Devletin ihalesinde 40 bin lira ödediği bir cihazın yedek parça ve pil için kullanılamaması gibi bir durumu hiç kimse tasvip edemez. İstenmeyen bu durum özellikle çocukların dil gelişimini doğrudan etkilemektedir. Yedek parçaların SGK iade malzeme kapsamında verilmesi bizim sorunlarımızı ortadan kaldıracağı gibi toptan teminde SGK malzemeleri piyasadaki fiyatın çok altında alacağından devlet harcama yönünden de tasarruf sağlayacaktır.
Burada ele alacağımız bir konuda okul çağındaki işitme engelli çocukların derslerini takip etmeleri için çok faydalı olan FM sistemlerinin Sosyal Güvenlik Kurumunca aksesuar olarak değerlendirmesidir. FM sistemleri aksesuar değildir. Gerekli olan bir aparattır. Nitekim önceki dönemlerde bu sistemler için ödeme yapmakta idi. Sosyal Güvenlik Kurumu FM sistemlerini SUT kapsamına almalıdır.
Koklear implantta erken takılmanın çok önemli olduğu bilimsel bir gerçektir. Bu nedenle özellikle bebeklere dil gelişimin sağlayacak dönemde takılması için Koklear Implant ekiplerinin çalışma şartları düzenlenmelidir. Ameliyat için hastaların uzak merkezlere gitmeleri çok sıkıntı yarattığından Koklear implant takılması rapora bağlanmış hastaların en müsait ve en yakın klinikte hemen ameliyat edilmesini sağlayacak düzenlemelere ihtiyaç vardır.
Tabii Sosyal Güvenlik Kurumunun koklear implant için yaptığı isabetli tespitler ve uygulamalarda vardır. Özellikle Koklear implant kullanıcılarının en büyük sorunlarından biri olan eskiyen cihazların yenilenmesinin SUT’a dahil edilmesi , yedek parçalar için, piller için alınması gerekenler raporlara ilişkin işlemlerin sadeleştirilmesi iyi olmuştur.
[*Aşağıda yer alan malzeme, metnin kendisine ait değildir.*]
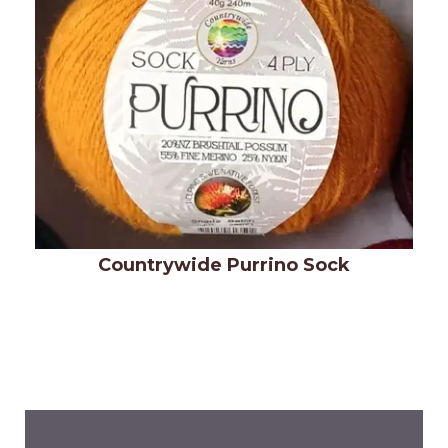
Countrywide Purrino Sock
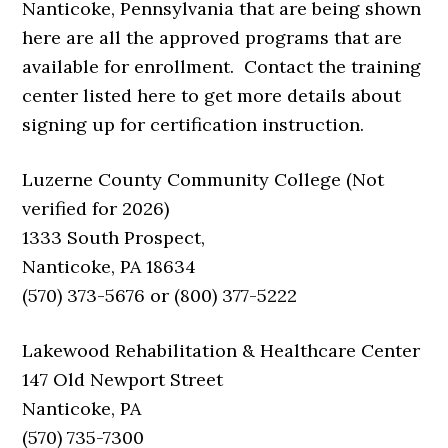
Nanticoke, Pennsylvania that are being shown
here are all the approved programs that are
available for enrollment. Contact the training
center listed here to get more details about
signing up for certification instruction.
Luzerne County Community College (Not
verified for 2026)
1333 South Prospect,
Nanticoke, PA 18634
(570) 373-5676 or (800) 377-5222
Lakewood Rehabilitation & Healthcare Center
147 Old Newport Street
Nanticoke, PA
(570) 735-7300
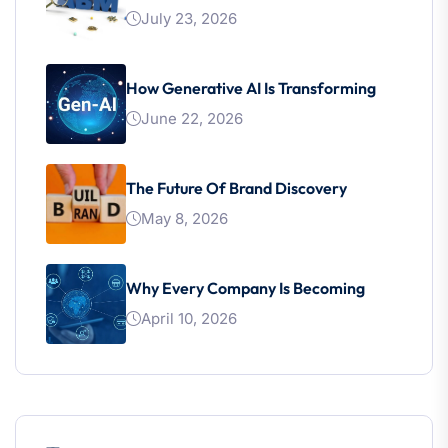
July 23, 2026
How Generative AI Is Transforming
June 22, 2026
The Future Of Brand Discovery
May 8, 2026
Why Every Company Is Becoming
April 10, 2026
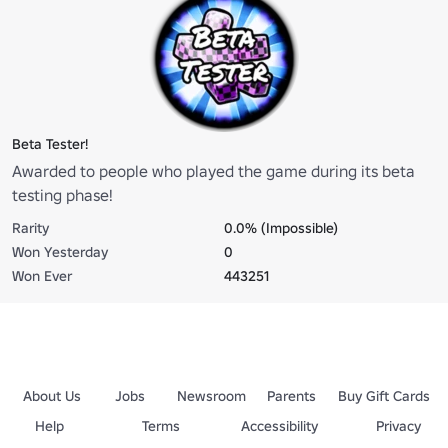
Beta Tester!
Awarded to people who played the game during its beta
testing phase!
Rarity
0.0% (Impossible)
Won Yesterday
0
Won Ever
443251
About Us
Jobs
Newsroom
Parents
Buy Gift Cards
Help
Terms
Accessibility
Privacy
Koklear ımplantta ameliyat öncesi ve de ameliyat sonrası eğitim, rehabilitasyon dil gelişimi için zorunludur. Bu iş büyük ölçüde Odyologların görevidir. Ancak ülkemizde Klinik ve özelliklede eğitim odyoluğu sıkıntısı mevcuttur. Bu iş muhakkak ele alınmalıdır. Üniversitelerde yeni lisans ve ön lisans programları seri olarak açılmalı ve yüksek lisans programları daha yaygın uygulanmalıdır. Kullanıcıların eğitim için yüzlerce kilometre yol kat edilmesi de büyük sorundur. Bölge eğitim hastanelerinde açılacak Odyoloji bölümleri bu sıkıntıyı giderecektir.
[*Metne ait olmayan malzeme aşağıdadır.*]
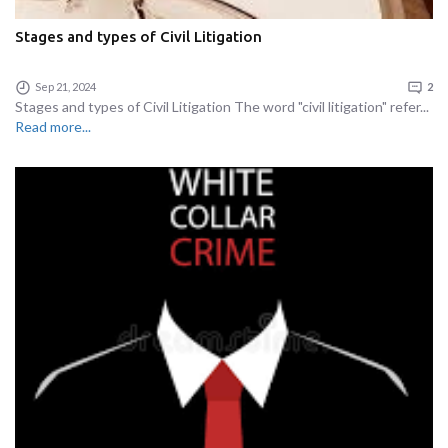
Stages and types of Civil Litigation
Sep 21, 2024
2
Stages and types of Civil Litigation The word "civil litigation" refer...
Read more...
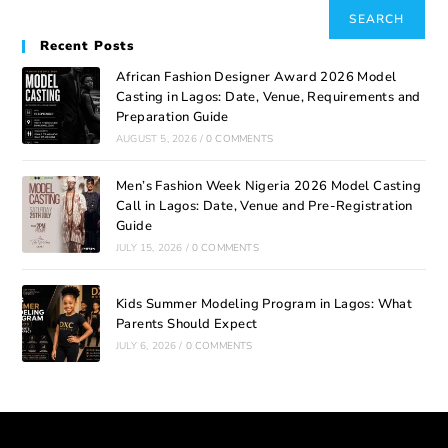
SEARCH
Recent Posts
African Fashion Designer Award 2026 Model
Casting in Lagos: Date, Venue, Requirements and
Preparation Guide
AUGUST 5, 2026
/
0 COMMENTS
Men’s Fashion Week Nigeria 2026 Model Casting
Call in Lagos: Date, Venue and Pre-Registration
Guide
JULY 15, 2026
/
0 COMMENTS
Kids Summer Modeling Program in Lagos: What
Parents Should Expect
JULY 6, 2026
/
0 COMMENTS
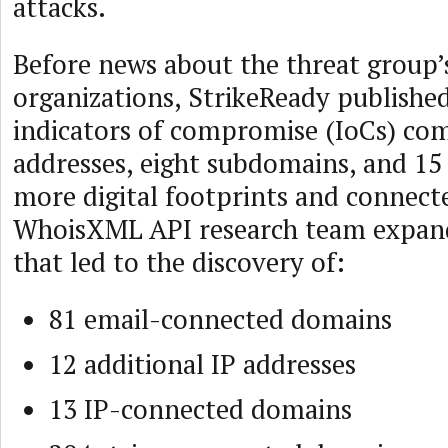
attacks.
Before news about the threat group’
organizations, StrikeReady publishe
indicators of compromise (IoCs) com
addresses, eight subdomains, and 15
more digital footprints and connecte
WhoisXML API research team expande
that led to the discovery of:
81 email-connected domains
12 additional IP addresses
13 IP-connected domains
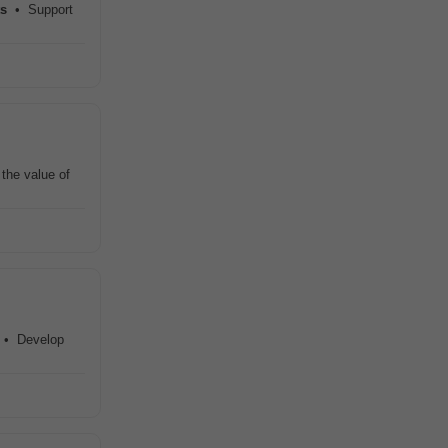
ts
• Support
the value of
s. • Develop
Ülkemizde her yıl dört bine yakın işitme engelli bebek doğmaktadır. Yeni doğan tarama programları ve yeni teşhis şekilleri erken tanı yaşını 2-2,5 yaşına çekmiştir. Yeni doğan grubundaki engellilerin yarısından fazlasının koklear implanta ihtiyacı olduğundan koklear implantın bebeklerin işitme engelinin çözümünde öncelikli bir prosüdür olarak değerlendirilmesi ve tedavi programlarının buna göre hazırlanması kaçınılmazdır.
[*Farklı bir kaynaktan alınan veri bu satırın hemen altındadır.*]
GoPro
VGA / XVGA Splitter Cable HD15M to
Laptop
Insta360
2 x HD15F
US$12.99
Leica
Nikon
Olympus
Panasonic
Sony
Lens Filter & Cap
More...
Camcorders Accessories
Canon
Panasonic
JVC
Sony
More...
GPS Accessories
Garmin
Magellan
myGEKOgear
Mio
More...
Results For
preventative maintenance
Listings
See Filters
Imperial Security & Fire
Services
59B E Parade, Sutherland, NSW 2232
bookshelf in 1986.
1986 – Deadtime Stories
Tıbbi zorunluluk karşında uygulanan çift taraflı implantlar SUT kapsamına alınmalıdır. Sağlıklı bir nesil için genetik kökenli işitme engelinde ağırlıklı risk olan akraba evliliği için eğitici çalışmalar yapılmalıdır. İşitme engeli içinde umutla beklenen kök hücre tedavisi konusunda ülkemizdeki çalışmalar daha belirgin hale gelmeli ve engelliler bu konudaki gelişmelerden bilgilendirilmelidir.
Engellilerin yaşam hakları her şeyden önce ele alınmalıdır. Hele tedavi edilebilinir rehabilite edilebilinir engel konumları en iyi şeklide takip edilmelidir. Bu bir insanlık görevidir. Engellilere pozitif yaklaşım hükümetimizin ana görüşü olduğuna göre engellilerin sıkıntılarının aşılmasının mümkün olduğunu düşünüyoruz. Yeni Bakanlığımızın ve sayın Bakanımızın konumuza müspet yaklaşımlarının çözüm sürecini hızlandıracağına inanıyoruz. Bu toplantının hayırlı sonuçlar üretmesi dileğiyle, Hepinize saygı ve sevgilerimizi sunuyoruz.